EXERCISE GOAL ▸
Quote exactly the lines from the start of the entries to the one with "woorden te brengen, daarom zijn we vaak", both ends included.

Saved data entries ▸
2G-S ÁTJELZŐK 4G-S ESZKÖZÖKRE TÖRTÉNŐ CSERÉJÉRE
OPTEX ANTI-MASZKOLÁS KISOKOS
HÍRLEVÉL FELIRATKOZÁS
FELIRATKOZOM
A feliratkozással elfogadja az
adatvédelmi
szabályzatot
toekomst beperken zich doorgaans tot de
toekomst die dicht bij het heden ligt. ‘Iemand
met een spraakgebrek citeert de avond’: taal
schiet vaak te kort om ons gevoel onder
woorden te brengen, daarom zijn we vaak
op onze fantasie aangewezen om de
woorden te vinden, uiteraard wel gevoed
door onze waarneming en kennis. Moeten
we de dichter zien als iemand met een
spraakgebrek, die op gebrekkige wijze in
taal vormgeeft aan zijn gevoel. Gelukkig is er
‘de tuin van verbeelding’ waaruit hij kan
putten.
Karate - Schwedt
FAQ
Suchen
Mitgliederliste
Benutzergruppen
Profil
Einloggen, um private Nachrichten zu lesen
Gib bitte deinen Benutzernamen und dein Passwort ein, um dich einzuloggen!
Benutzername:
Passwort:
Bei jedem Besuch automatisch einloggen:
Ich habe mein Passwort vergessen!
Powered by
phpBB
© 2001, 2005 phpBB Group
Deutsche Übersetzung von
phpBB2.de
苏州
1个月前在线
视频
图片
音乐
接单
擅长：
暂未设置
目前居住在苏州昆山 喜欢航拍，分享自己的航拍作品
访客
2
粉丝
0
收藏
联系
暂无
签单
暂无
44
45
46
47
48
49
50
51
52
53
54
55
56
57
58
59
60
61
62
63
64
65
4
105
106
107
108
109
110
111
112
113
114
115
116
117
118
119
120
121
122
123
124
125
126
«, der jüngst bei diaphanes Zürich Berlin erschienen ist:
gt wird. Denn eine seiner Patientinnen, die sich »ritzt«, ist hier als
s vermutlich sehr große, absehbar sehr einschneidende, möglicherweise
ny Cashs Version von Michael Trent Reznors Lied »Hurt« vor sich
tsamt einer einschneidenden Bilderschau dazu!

THE COMPLETED TASK ▸
2G-S ÁTJELZŐK 4G-S ESZKÖZÖKRE TÖRTÉNŐ CSERÉJÉRE
OPTEX ANTI-MASZKOLÁS KISOKOS
HÍRLEVÉL FELIRATKOZÁS
FELIRATKOZOM
A feliratkozással elfogadja az
adatvédelmi
szabályzatot
toekomst beperken zich doorgaans tot de
toekomst die dicht bij het heden ligt. ‘Iemand
met een spraakgebrek citeert de avond’: taal
schiet vaak te kort om ons gevoel onder
woorden te brengen, daarom zijn we vaak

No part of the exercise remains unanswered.